Saturday, August 8, 2015

UN acts on chlorine attacks in Syria

Move to end impunity, but will it apply to sarin too? 

By Brian Whitaker


Rather belatedly, the United Nations has taken its first concrete step towards ending impunity for chemical attacks in Syria. Although any criminal charges are still a distant prospect, the move may be aimed more immediately at halting the use of chlorine as a weapon. 
On Friday the Security Council unanimously agreed to set up a "joint investigative mechanism" to "identify to the greatest extent feasible individuals, entities, groups, or governments who were perpetrators, organisers, sponsors or otherwise involved in the use of chemicals as weapons, including chlorine or any other toxic chemical, in the Syrian Arab Republic".
This "mechanism" will operate under the joint auspices of the UN and the Organisation for the Prohibition of Chemical Weapons (OPCW). Until now, UN and OPCW investigators have not been allowed to apportion blame.
Friday's Security Council decision is the result of a meeting earlier this week between US secretary of state John Kerry and Sergey Lavrov, the Russian foreign minister, and it appears to signal a shift in Russia's position.
Russia sought to blame rebel fighters for the sarin attacks near Damascus in August 2013, even though the rebels were not known to possess sarin and the weight of evidence pointed strongly towards the Assad regime's culpability (see previous blog posts, August 2013 – March 2014).

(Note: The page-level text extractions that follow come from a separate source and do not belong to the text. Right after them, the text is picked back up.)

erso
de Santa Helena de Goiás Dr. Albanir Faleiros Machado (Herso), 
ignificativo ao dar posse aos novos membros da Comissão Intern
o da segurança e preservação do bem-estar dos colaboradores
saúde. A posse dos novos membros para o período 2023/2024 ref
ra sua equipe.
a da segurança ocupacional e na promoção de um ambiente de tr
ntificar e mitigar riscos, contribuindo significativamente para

In the furore following those attacks, the Assad regime agreed to sign the Chemical Weapons Convention and the OPCW moved in to destroy its declared stockpiles and dismantle its production facilities.
Since then, however, there have been numerous reports of attacks involving chlorine. Last month, for example, 50 people were said to have been injured, eight of them critically, by a chlorine attack in the Jobar district of Damascus province.

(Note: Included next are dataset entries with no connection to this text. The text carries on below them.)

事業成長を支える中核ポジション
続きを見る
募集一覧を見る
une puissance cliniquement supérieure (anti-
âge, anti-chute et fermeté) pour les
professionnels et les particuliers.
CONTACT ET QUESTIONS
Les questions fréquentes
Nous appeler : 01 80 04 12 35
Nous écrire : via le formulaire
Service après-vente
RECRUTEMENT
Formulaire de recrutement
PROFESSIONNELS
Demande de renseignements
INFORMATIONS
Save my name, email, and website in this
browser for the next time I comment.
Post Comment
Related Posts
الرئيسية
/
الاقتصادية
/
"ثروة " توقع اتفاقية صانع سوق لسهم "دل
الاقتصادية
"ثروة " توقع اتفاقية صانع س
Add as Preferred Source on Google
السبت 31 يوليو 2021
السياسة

In February, a report by the OPCW cited numerous witnesses in Syria as saying that chlorine bombs had been dropped from helicopters. If true, this would indicate that the regime was responsible, since the rebel fighters do not have helicopters.
Although chlorine itself is not classified as a chemical weapon (because it has industrial uses), its use in warfare is banned.

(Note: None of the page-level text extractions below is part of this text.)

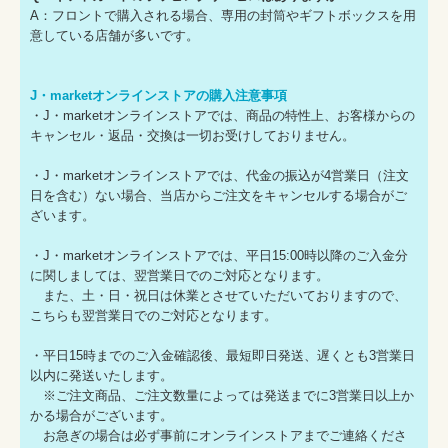
A：フロントで購入される場合、専用の封筒やギフトボックスを用
意している店舗が多いです。
J・marketオンラインストアの購入注意事項
・J・marketオンラインストアでは、商品の特性上、お客様からの
キャンセル・返品・交換は一切お受けしておりません。
・J・marketオンラインストアでは、代金の振込が4営業日（注文
日を含む）ない場合、当店からご注文をキャンセルする場合がご
ざいます。
・J・marketオンラインストアでは、平日15:00時以降のご入金分
に関しましては、翌営業日でのご対応となります。
また、土・日・祝日は休業とさせていただいておりますので、
こちらも翌営業日でのご対応となります。
・平日15時までのご入金確認後、最短即日発送、遅くとも3営業日
以内に発送いたします。
※ご注文商品、ご注文数量によっては発送までに3営業日以上か
かる場合がございます。
お急ぎの場合は必ず事前にオンラインストアまでご連絡くださ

Friday's Security Council resolution mentions chlorine by name eight times but although it also refers to "other toxic chemicals" there is no specific mention of sarin, the chemical involved most notably in the August 2013 attacks. This raises the question of whether the UN investigation will focus on identifying the perpetrators of all chemical attacks in Syria or confine itself to chlorine attacks reported since the regime signed the Chemical Weapons Convention.
The text of the resolution seems ambiguous on this point (perhaps deliberately so). Given their previous attitude towards the earlier sarin attacks, it's likely the Russians will interpret it as referring only to apparent breaches of Security Council Resolution 2118, approved in September 2013 – in other words, attacks that don't involve sarin.
However, the fact that the Russians agreed to Friday's resolution suggests they may be willing to put pressure on the regime to renounce the use of chlorine.